[[ SOURCE INFORMATION, beginning ]]

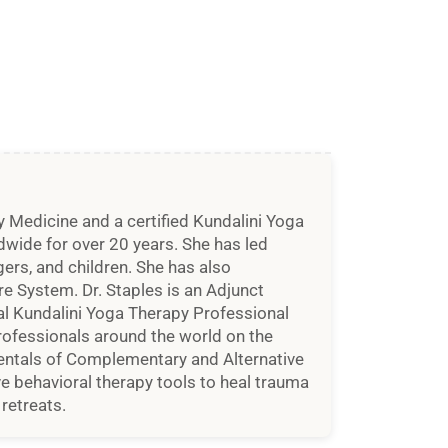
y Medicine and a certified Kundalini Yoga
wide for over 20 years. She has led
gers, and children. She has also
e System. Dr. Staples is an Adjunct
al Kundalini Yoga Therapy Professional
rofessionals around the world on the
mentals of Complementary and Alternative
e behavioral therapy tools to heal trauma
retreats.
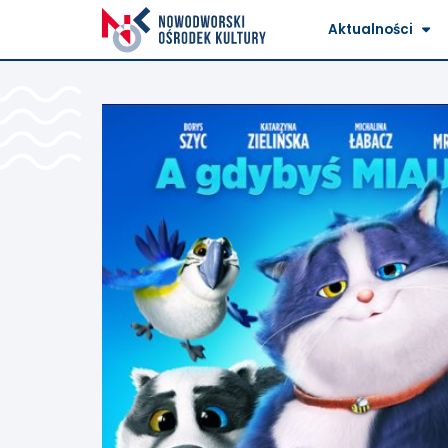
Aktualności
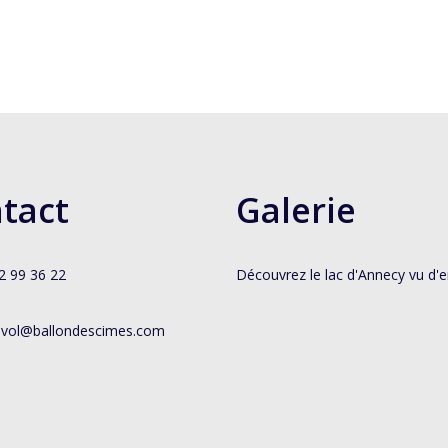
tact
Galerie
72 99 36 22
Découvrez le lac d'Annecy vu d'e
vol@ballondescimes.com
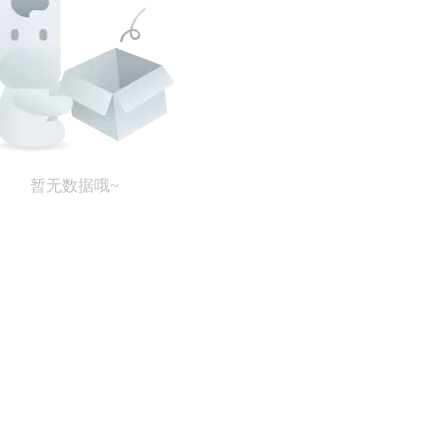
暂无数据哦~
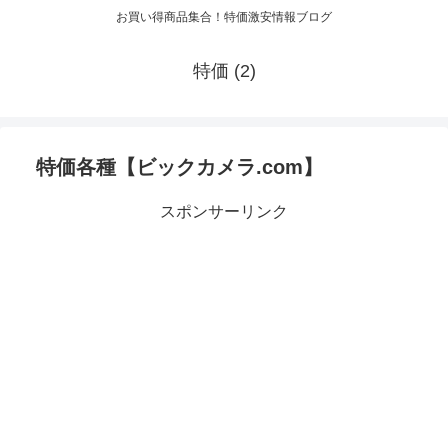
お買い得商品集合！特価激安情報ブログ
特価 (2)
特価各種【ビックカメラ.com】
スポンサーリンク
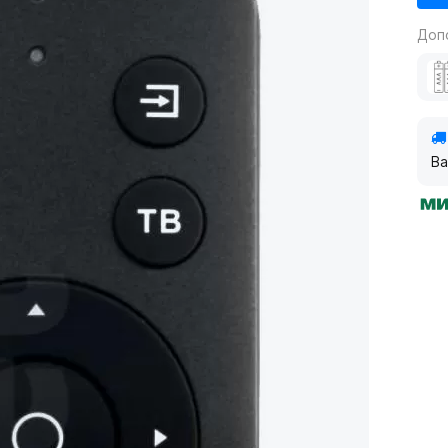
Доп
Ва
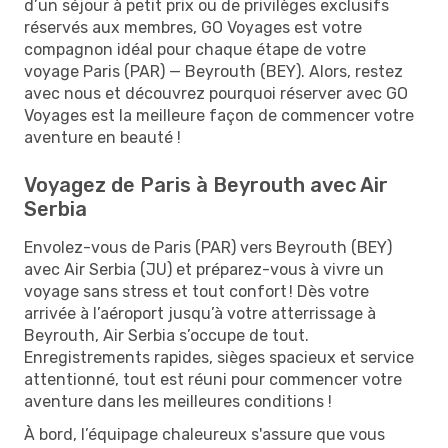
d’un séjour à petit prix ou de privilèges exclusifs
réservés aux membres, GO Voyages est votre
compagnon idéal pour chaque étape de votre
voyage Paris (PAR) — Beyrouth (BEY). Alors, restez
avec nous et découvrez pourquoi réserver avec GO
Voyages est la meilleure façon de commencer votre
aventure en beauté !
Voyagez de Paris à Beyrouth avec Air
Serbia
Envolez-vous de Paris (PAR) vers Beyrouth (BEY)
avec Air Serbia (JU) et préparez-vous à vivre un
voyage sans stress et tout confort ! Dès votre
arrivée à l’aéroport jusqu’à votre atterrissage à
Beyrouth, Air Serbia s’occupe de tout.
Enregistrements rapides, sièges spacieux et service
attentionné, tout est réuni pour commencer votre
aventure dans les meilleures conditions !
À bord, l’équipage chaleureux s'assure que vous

[[ SOURCE INFORMATION, end ]]
[[ SOURCE INFORMATION, beginning ]]

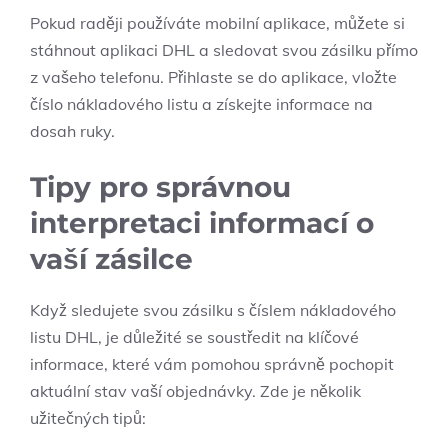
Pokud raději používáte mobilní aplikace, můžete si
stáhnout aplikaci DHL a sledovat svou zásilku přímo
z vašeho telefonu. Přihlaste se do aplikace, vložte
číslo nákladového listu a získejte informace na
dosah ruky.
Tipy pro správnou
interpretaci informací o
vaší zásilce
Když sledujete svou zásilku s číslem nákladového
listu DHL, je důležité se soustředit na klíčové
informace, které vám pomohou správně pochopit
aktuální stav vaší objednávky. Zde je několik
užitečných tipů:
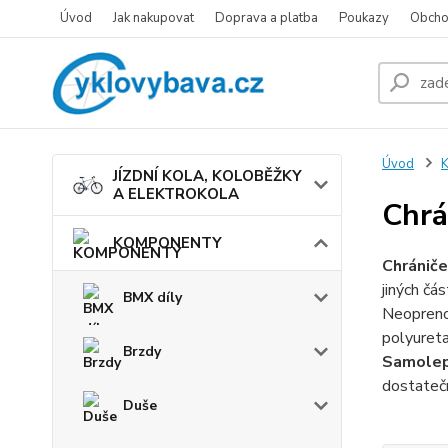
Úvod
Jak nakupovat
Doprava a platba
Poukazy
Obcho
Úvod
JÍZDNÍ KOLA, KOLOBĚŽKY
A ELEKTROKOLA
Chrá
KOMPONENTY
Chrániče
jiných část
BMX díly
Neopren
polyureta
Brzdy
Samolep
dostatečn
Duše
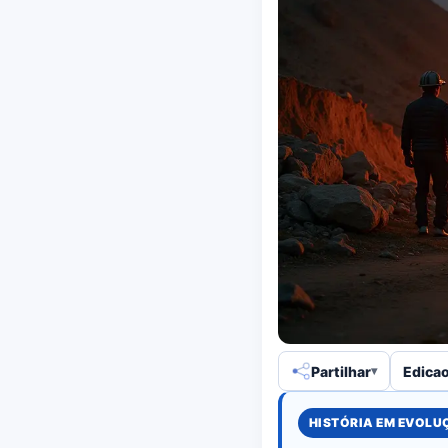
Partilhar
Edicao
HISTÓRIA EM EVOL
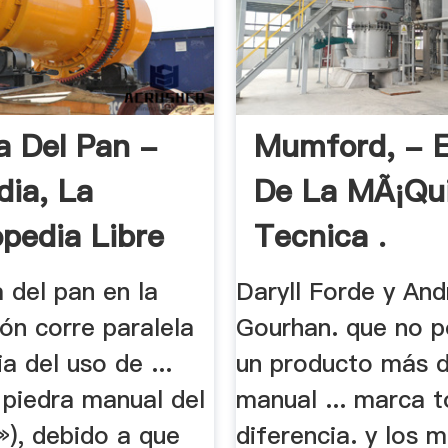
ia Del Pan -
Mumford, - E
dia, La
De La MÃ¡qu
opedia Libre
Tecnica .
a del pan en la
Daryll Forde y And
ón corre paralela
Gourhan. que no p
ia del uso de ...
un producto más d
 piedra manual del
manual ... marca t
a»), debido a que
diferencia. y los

[[ SOURCE INFORMATION, end ]]

§ ABOUT THIS EXERCISE
From the records above, transcribe only the stretch from the line with "HISTÓRIA EM EVOL" through the line with "diferencia. y los", keeping both ends. Omit pictures.

§ ANSWER SECTION
HISTÓRIA EM EVOL
ia Del Pan -
Mumford, - E
dia, La
De La MÃ¡qu
opedia Libre
Tecnica .
a del pan en la
Daryll Forde y And
ón corre paralela
Gourhan. que no p
ia del uso de ...
un producto más d
 piedra manual del
manual ... marca t
a»), debido a que
diferencia. y los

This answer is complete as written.